WHAT NEEDS TO BE DONE: A faithful transcript of every entry is required; pictures do not belong in it.
++++ MATERIAL FOR THE TASK ++++
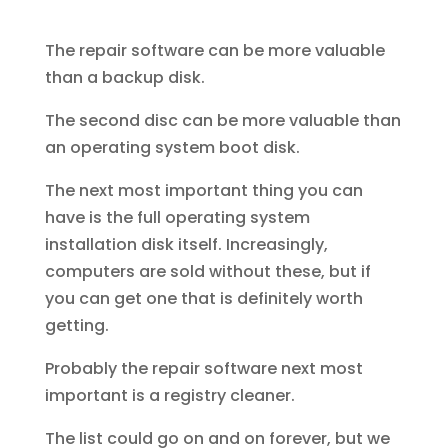
The repair software can be more valuable
than a backup disk.
The second disc can be more valuable than
an operating system boot disk.
The next most important thing you can
have is the full operating system
installation disk itself. Increasingly,
computers are sold without these, but if
you can get one that is definitely worth
getting.
Probably the repair software next most
important is a registry cleaner.
The list could go on and on forever, but we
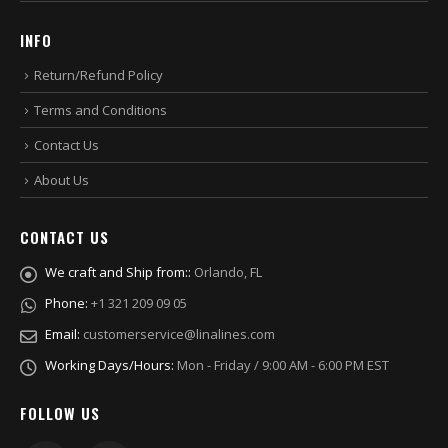
INFO
Return/Refund Policy
Terms and Conditions
Contact Us
About Us
CONTACT US
We craft and Ship from::
Orlando, FL
Phone:
+1 321 209 09 05
Email:
customerservice@linalines.com
Working Days/Hours:
Mon - Friday / 9:00 AM - 6:00 PM EST
FOLLOW US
++++
OUTPUT FOR THIS EXERCISE:
The repair software can be more valuable
than a backup disk.
The second disc can be more valuable than
an operating system boot disk.
The next most important thing you can
have is the full operating system
installation disk itself. Increasingly,
computers are sold without these, but if
you can get one that is definitely worth
getting.
Probably the repair software next most
important is a registry cleaner.
The list could go on and on forever, but we
INFO
Return/Refund Policy
Terms and Conditions
Contact Us
About Us
CONTACT US
We craft and Ship from::
Orlando, FL
Phone:
+1 321 209 09 05
Email:
customerservice@linalines.com
Working Days/Hours:
Mon - Friday / 9:00 AM - 6:00 PM EST
FOLLOW US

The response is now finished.